ACTIVITY: The pictures are to be omitted when the entries are reproduced exactly.

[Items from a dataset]
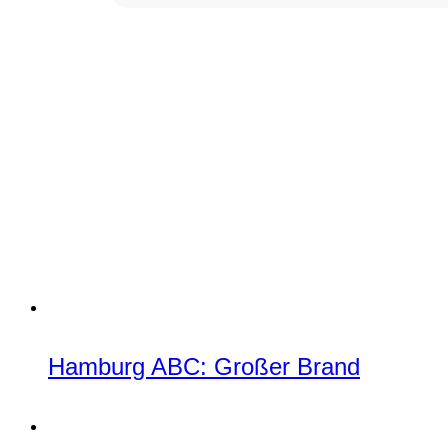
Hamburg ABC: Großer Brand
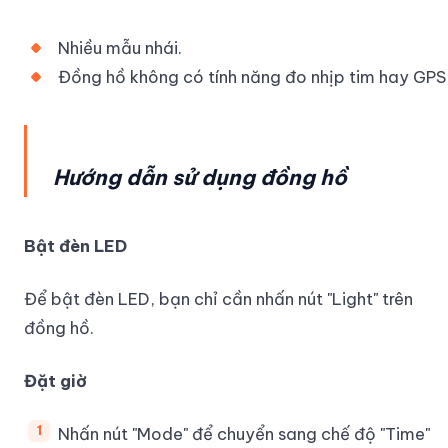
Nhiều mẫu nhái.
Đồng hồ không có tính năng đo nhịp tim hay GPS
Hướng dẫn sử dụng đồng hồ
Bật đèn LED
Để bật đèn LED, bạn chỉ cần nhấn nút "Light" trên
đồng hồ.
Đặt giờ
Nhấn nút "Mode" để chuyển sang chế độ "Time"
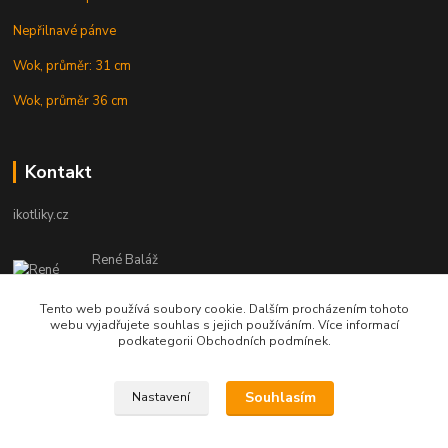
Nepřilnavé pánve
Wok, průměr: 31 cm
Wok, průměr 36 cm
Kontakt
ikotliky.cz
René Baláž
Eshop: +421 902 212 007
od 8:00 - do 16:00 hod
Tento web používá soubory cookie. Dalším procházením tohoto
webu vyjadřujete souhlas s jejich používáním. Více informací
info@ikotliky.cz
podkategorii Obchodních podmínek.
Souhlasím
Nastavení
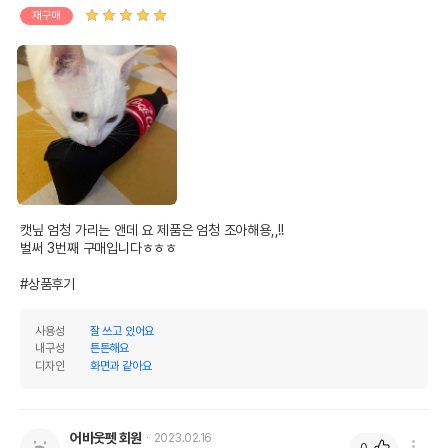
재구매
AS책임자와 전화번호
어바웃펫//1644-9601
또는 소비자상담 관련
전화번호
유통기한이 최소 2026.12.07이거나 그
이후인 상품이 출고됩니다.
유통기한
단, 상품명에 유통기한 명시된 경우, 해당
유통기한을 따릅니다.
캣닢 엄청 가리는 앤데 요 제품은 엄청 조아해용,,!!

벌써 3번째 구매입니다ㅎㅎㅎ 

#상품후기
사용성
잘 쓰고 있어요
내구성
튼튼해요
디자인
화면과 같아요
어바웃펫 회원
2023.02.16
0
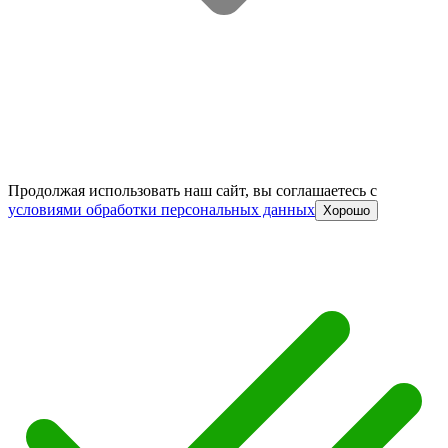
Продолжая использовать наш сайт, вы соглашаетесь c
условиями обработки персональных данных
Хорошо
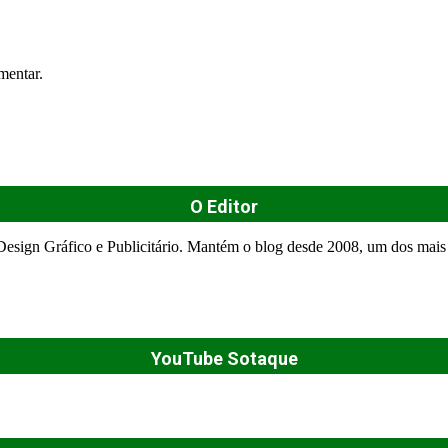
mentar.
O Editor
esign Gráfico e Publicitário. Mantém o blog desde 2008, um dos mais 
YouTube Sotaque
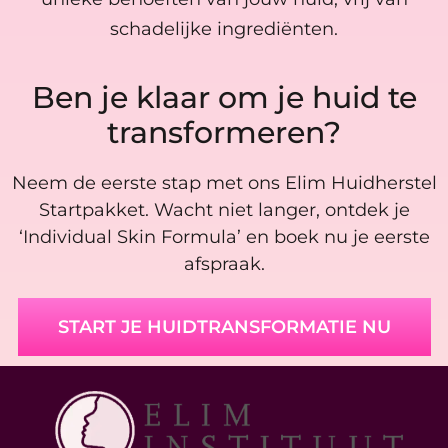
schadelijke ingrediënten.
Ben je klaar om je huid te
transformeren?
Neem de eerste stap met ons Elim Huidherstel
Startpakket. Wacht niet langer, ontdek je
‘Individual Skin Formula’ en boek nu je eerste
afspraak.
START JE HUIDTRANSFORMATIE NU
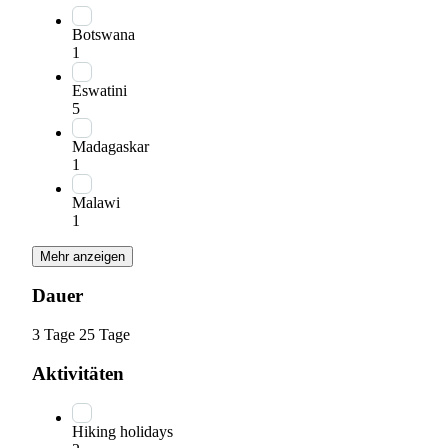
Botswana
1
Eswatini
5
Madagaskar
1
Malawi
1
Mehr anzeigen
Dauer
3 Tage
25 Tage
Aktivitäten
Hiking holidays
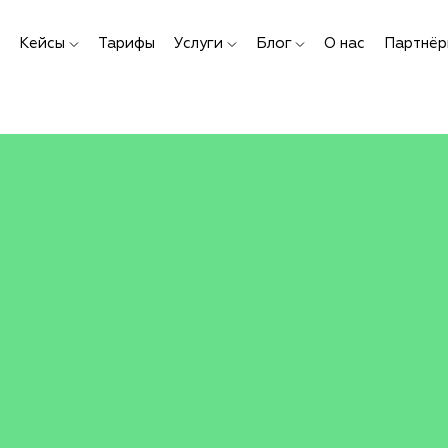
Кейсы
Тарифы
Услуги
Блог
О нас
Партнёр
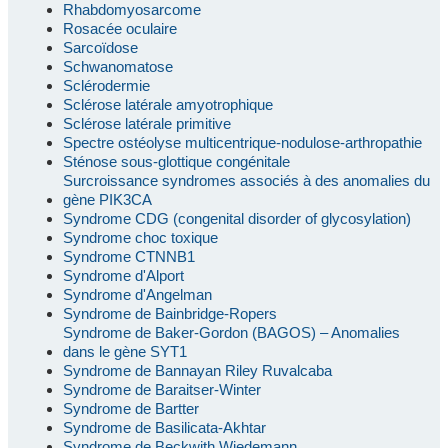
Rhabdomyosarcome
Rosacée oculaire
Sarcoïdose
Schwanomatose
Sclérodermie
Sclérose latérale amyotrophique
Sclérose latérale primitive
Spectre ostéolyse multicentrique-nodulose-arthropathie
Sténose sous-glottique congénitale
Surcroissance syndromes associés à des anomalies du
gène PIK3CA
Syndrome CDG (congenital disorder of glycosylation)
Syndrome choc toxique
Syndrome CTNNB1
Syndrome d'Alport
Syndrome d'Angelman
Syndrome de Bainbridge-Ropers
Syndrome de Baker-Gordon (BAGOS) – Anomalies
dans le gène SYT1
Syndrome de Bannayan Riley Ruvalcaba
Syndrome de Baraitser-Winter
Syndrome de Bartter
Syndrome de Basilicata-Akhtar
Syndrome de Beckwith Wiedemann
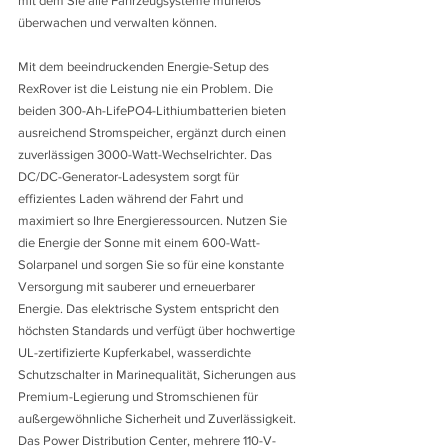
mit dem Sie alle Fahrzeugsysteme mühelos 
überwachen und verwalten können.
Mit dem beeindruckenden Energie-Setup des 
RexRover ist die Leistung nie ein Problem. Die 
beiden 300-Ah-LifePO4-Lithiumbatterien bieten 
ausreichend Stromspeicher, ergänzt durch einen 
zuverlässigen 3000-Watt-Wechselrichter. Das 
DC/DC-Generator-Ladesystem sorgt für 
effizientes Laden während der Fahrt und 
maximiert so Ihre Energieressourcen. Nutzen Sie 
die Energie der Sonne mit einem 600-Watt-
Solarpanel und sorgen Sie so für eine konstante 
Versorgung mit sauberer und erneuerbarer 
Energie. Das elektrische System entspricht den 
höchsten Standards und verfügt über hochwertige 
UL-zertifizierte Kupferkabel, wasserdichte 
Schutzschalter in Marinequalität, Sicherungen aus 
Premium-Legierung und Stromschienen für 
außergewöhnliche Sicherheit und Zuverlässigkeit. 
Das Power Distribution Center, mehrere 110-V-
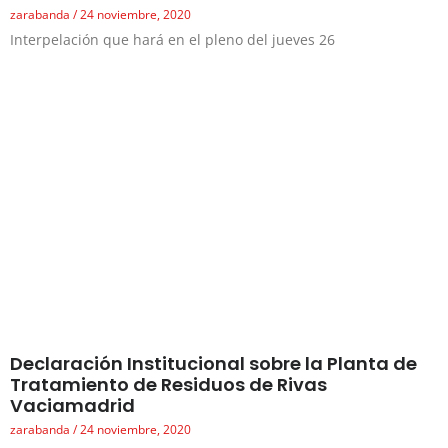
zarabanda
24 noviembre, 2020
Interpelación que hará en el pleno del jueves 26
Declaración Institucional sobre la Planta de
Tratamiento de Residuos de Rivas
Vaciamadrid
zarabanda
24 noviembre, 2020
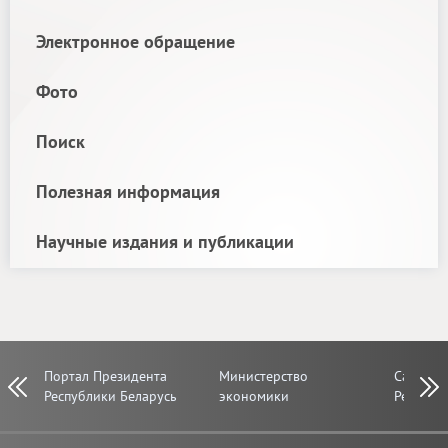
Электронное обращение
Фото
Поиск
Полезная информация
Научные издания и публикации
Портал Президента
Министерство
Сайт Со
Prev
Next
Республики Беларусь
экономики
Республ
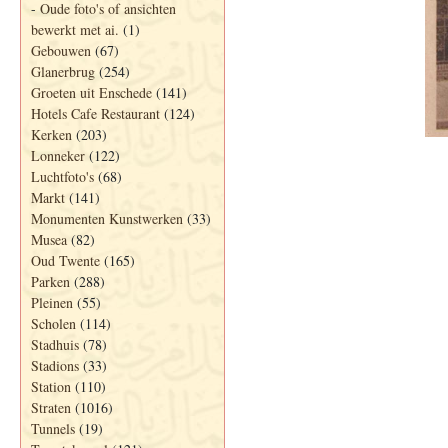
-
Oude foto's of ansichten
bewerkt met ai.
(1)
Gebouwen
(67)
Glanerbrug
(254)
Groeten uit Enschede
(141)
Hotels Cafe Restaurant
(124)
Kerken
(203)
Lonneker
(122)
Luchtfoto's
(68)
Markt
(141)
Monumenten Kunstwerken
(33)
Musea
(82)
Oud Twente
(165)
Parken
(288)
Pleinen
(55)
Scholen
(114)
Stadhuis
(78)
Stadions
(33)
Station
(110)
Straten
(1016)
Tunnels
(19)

COMPLETED EXERCISE:
Hamburg ABC: Großer Brand
Nhiều mẫu nhái.
Đồng hồ không có tính năng đo nhịp tim hay GPS
Hướng dẫn sử dụng đồng hồ
Bật đèn LED
Để bật đèn LED, bạn chỉ cần nhấn nút "Light" trên
đồng hồ.
Đặt giờ
Nhấn nút "Mode" để chuyển sang chế độ "Time"
Nepřilnavé pánve
Wok, průměr: 31 cm
Wok, průměr 36 cm
Kontakt
ikotliky.cz
René Baláž
Eshop: +421 902 212 007
od 8:00 - do 16:00 hod
Tento web používá soubory cookie. Dalším procházením tohoto
webu vyjadřujete souhlas s jejich používáním. Více informací
info@ikotliky.cz
podkategorii Obchodních podmínek.
Souhlasím
Nastavení
재구매
AS책임자와 전화번호
어바웃펫//1644-9601
또는 소비자상담 관련
전화번호
유통기한이 최소 2026.12.07이거나 그
이후인 상품이 출고됩니다.
유통기한
단, 상품명에 유통기한 명시된 경우, 해당
유통기한을 따릅니다.
캣닢 엄청 가리는 앤데 요 제품은 엄청 조아해용,,!!

벌써 3번째 구매입니다ㅎㅎㅎ 

#상품후기
사용성
잘 쓰고 있어요
내구성
튼튼해요
디자인
화면과 같아요
어바웃펫 회원
2023.02.16
0
Продолжая использовать наш сайт, вы соглашаетесь c
условиями обработки персональных данных
Хорошо
mentar.
O Editor
esign Gráfico e Publicitário. Mantém o blog desde 2008, um dos mais 
YouTube Sotaque
schadelijke ingrediënten.
Ben je klaar om je huid te
transformeren?
Neem de eerste stap met ons Elim Huidherstel
Startpakket. Wacht niet langer, ontdek je
‘Individual Skin Formula’ en boek nu je eerste
afspraak.
START JE HUIDTRANSFORMATIE NU
Botswana
1
Eswatini
5
Madagaskar
1
Malawi
1
Mehr anzeigen
Dauer
3 Tage
25 Tage
Aktivitäten
Hiking holidays
Кейсы
Тарифы
Услуги
Блог
О нас
Партнёр
Rhabdomyosarcome
Rosacée oculaire
Sarcoïdose
Schwanomatose
Sclérodermie
Sclérose latérale amyotrophique
Sclérose latérale primitive
Spectre ostéolyse multicentrique-nodulose-arthropathie
Sténose sous-glottique congénitale
Surcroissance syndromes associés à des anomalies du
gène PIK3CA
Syndrome CDG (congenital disorder of glycosylation)
Syndrome choc toxique
Syndrome CTNNB1
Syndrome d'Alport
Syndrome d'Angelman
Syndrome de Bainbridge-Ropers
Syndrome de Baker-Gordon (BAGOS) – Anomalies
dans le gène SYT1
Syndrome de Bannayan Riley Ruvalcaba
Syndrome de Baraitser-Winter
Syndrome de Bartter
Syndrome de Basilicata-Akhtar
Syndrome de Beckwith Wiedemann
mit dem Sie alle Fahrzeugsysteme mühelos 
überwachen und verwalten können.
Mit dem beeindruckenden Energie-Setup des 
RexRover ist die Leistung nie ein Problem. Die 
beiden 300-Ah-LifePO4-Lithiumbatterien bieten 
ausreichend Stromspeicher, ergänzt durch einen 
zuverlässigen 3000-Watt-Wechselrichter. Das 
DC/DC-Generator-Ladesystem sorgt für 
effizientes Laden während der Fahrt und 
maximiert so Ihre Energieressourcen. Nutzen Sie 
die Energie der Sonne mit einem 600-Watt-
Solarpanel und sorgen Sie so für eine konstante 
Versorgung mit sauberer und erneuerbarer 
Energie. Das elektrische System entspricht den 
höchsten Standards und verfügt über hochwertige 
UL-zertifizierte Kupferkabel, wasserdichte 
Schutzschalter in Marinequalität, Sicherungen aus 
Premium-Legierung und Stromschienen für 
außergewöhnliche Sicherheit und Zuverlässigkeit. 
Das Power Distribution Center, mehrere 110-V-
zarabanda
24 noviembre, 2020
Interpelación que hará en el pleno del jueves 26
Declaración Institucional sobre la Planta de
Tratamiento de Residuos de Rivas
Vaciamadrid
zarabanda
24 noviembre, 2020
Электронное обращение
Фото
Поиск
Полезная информация
Научные издания и публикации
Портал Президента
Министерство
Сайт Со
Prev
Next
Республики Беларусь
экономики
Республ
-
Oude foto's of ansichten
bewerkt met ai.
(1)
Gebouwen
(67)
Glanerbrug
(254)
Groeten uit Enschede
(141)
Hotels Cafe Restaurant
(124)
Kerken
(203)
Lonneker
(122)
Luchtfoto's
(68)
Markt
(141)
Monumenten Kunstwerken
(33)
Musea
(82)
Oud Twente
(165)
Parken
(288)
Pleinen
(55)
Scholen
(114)
Stadhuis
(78)
Stadions
(33)
Station
(110)
Straten
(1016)
Tunnels
(19)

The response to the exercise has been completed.